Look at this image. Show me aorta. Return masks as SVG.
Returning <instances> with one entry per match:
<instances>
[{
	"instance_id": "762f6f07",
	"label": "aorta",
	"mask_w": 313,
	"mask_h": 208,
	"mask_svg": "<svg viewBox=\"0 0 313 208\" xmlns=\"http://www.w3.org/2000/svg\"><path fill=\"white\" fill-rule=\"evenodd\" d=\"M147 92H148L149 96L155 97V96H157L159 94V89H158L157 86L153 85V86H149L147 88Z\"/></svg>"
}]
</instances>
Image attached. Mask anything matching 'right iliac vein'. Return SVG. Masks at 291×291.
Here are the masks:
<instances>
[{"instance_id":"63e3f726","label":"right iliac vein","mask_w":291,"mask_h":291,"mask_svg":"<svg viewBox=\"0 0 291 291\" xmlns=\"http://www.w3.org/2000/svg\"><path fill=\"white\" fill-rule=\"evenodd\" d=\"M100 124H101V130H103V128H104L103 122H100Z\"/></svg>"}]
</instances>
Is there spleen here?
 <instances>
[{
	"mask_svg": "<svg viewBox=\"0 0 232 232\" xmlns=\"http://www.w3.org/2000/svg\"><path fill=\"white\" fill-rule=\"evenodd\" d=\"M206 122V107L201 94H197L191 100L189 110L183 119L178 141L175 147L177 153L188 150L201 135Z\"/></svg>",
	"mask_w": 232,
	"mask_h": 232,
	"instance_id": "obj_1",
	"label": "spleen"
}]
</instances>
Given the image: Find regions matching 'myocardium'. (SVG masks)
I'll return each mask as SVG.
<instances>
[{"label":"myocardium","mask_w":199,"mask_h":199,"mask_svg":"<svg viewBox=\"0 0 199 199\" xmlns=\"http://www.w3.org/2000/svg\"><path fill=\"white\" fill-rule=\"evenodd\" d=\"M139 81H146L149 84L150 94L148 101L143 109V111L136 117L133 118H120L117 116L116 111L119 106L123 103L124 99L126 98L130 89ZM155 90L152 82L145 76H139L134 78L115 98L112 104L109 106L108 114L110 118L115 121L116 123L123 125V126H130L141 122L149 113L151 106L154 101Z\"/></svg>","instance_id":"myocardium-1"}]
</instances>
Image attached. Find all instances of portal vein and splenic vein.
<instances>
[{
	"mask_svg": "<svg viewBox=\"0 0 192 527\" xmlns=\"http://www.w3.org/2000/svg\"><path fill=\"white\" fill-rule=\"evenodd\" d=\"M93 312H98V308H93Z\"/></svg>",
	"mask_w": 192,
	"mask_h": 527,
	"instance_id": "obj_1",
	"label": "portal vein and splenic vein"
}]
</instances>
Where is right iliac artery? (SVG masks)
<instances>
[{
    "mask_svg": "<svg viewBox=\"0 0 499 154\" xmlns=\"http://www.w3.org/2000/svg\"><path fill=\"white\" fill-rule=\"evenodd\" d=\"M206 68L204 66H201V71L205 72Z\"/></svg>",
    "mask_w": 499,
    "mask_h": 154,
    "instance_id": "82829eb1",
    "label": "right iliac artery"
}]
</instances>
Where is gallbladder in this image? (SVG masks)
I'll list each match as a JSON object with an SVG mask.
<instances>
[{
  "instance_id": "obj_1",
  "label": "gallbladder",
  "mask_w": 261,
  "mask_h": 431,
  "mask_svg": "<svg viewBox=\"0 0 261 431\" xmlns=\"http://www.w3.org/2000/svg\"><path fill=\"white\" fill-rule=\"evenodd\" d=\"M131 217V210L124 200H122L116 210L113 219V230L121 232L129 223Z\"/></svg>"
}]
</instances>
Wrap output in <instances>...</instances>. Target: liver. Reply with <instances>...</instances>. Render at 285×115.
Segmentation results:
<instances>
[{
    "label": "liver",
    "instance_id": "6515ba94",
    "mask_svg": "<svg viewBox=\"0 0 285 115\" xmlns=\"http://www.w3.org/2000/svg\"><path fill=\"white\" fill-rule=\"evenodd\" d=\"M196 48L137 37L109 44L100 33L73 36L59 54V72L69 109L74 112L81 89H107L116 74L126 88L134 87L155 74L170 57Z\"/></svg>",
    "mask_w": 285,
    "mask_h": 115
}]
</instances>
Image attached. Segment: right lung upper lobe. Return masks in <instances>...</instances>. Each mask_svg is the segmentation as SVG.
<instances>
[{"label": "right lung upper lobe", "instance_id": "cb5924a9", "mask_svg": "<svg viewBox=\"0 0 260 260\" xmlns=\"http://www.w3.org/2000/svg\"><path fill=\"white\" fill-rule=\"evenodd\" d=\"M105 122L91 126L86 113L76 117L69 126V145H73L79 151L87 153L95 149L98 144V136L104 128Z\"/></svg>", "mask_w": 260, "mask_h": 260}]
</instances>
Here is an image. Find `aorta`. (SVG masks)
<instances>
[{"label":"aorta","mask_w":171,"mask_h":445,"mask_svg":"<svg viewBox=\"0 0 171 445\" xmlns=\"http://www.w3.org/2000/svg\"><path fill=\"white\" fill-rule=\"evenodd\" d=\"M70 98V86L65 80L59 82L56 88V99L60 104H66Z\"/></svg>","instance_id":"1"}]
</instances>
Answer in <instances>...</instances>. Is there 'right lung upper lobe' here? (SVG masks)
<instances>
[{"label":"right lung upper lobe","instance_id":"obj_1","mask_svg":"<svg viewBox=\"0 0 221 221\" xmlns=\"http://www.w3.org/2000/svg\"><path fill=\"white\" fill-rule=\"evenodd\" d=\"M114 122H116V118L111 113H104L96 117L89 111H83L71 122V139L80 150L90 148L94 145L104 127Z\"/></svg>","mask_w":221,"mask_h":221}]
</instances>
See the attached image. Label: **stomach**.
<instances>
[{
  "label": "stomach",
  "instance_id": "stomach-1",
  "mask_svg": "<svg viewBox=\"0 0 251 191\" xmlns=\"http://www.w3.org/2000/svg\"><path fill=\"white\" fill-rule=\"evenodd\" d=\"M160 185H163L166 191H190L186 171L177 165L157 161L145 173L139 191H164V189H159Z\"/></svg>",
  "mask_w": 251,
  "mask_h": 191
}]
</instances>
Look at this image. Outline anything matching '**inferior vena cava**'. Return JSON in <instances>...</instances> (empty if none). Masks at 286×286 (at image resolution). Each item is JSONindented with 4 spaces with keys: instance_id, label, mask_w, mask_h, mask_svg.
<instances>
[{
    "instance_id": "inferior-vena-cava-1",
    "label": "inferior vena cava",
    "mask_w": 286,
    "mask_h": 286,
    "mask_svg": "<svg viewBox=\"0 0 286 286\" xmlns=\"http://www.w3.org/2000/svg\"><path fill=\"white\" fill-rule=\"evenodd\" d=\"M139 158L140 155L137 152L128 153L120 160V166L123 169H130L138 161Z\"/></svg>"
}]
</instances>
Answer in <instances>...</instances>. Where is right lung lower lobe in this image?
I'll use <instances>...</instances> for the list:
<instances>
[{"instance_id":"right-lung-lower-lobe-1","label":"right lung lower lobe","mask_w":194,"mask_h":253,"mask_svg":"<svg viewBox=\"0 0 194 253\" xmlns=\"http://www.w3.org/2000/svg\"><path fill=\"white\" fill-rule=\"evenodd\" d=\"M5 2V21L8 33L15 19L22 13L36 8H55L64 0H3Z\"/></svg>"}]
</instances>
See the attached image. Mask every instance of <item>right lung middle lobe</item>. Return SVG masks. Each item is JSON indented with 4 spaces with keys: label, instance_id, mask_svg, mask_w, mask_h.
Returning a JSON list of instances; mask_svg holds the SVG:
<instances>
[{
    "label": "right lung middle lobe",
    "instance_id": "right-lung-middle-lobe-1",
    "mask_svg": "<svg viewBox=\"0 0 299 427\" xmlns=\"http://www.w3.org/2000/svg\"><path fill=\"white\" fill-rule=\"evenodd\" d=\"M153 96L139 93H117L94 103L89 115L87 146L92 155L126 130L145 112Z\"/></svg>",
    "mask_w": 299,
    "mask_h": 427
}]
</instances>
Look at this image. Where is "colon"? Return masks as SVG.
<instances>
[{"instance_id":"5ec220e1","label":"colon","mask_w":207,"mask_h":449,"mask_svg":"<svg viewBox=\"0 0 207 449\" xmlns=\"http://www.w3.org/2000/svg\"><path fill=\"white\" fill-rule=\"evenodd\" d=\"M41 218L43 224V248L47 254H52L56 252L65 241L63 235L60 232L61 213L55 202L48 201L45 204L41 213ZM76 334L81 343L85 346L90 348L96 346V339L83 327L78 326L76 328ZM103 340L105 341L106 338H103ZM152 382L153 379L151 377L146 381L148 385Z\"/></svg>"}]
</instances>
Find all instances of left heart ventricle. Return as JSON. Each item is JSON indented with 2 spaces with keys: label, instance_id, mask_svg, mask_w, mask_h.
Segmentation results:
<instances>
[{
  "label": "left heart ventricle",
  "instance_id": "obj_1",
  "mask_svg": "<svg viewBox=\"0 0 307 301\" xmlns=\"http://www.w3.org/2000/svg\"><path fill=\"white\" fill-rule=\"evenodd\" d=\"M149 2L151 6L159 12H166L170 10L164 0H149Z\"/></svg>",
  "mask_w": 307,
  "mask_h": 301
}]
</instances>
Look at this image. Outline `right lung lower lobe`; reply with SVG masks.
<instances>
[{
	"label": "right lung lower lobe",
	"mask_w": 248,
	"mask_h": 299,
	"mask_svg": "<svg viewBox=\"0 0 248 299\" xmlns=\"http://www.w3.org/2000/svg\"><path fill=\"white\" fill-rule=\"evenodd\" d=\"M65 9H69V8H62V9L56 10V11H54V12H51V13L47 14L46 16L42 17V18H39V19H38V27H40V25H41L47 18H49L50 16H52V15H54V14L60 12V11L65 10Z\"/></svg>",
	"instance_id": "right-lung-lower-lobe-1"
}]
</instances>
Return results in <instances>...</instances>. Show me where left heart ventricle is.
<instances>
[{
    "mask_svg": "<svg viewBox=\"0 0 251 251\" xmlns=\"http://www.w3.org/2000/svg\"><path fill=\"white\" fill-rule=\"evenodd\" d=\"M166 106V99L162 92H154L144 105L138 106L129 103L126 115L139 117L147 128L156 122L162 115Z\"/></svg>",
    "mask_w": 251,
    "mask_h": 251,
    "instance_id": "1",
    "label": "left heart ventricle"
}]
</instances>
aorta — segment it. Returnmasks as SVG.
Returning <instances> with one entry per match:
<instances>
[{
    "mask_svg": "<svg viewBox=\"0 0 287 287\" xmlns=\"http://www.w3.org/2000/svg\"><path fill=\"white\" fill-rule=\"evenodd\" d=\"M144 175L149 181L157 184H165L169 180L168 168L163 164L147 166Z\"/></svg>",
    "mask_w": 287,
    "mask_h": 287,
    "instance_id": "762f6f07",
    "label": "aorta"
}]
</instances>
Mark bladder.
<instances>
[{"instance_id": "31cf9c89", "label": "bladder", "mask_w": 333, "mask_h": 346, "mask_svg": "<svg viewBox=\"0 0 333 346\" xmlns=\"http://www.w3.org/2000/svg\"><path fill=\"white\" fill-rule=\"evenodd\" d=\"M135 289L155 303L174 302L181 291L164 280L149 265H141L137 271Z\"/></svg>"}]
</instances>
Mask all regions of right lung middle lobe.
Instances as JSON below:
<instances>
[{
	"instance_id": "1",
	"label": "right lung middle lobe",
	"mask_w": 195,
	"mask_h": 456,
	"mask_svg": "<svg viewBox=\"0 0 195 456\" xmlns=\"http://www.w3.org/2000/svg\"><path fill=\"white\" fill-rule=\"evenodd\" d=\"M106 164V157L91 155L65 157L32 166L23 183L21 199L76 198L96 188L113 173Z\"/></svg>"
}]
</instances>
= = = = =
*Problem requirements:* Write out the line containing "Return results in" and every line after it through the end of the entries. Keep each one exactly as it is, and add nothing.

*Exercise solution:*
Return results in <instances>...</instances>. Show me where left heart ventricle is.
<instances>
[{
    "mask_svg": "<svg viewBox=\"0 0 251 251\" xmlns=\"http://www.w3.org/2000/svg\"><path fill=\"white\" fill-rule=\"evenodd\" d=\"M166 106V99L162 92H154L144 105L138 106L129 103L126 115L139 117L147 128L156 122L162 115Z\"/></svg>",
    "mask_w": 251,
    "mask_h": 251,
    "instance_id": "1",
    "label": "left heart ventricle"
}]
</instances>
aorta — segment it. Returnmasks as SVG.
Returning <instances> with one entry per match:
<instances>
[{
    "mask_svg": "<svg viewBox=\"0 0 287 287\" xmlns=\"http://www.w3.org/2000/svg\"><path fill=\"white\" fill-rule=\"evenodd\" d=\"M144 175L149 181L157 184H165L169 180L168 168L163 164L147 166Z\"/></svg>",
    "mask_w": 287,
    "mask_h": 287,
    "instance_id": "762f6f07",
    "label": "aorta"
}]
</instances>
Mark bladder.
<instances>
[{"instance_id": "31cf9c89", "label": "bladder", "mask_w": 333, "mask_h": 346, "mask_svg": "<svg viewBox=\"0 0 333 346\" xmlns=\"http://www.w3.org/2000/svg\"><path fill=\"white\" fill-rule=\"evenodd\" d=\"M135 289L155 303L174 302L181 291L164 280L149 265H141L137 271Z\"/></svg>"}]
</instances>
Mask all regions of right lung middle lobe.
Instances as JSON below:
<instances>
[{
	"instance_id": "1",
	"label": "right lung middle lobe",
	"mask_w": 195,
	"mask_h": 456,
	"mask_svg": "<svg viewBox=\"0 0 195 456\" xmlns=\"http://www.w3.org/2000/svg\"><path fill=\"white\" fill-rule=\"evenodd\" d=\"M106 164V157L91 155L65 157L32 166L23 183L21 199L76 198L96 188L113 173Z\"/></svg>"
}]
</instances>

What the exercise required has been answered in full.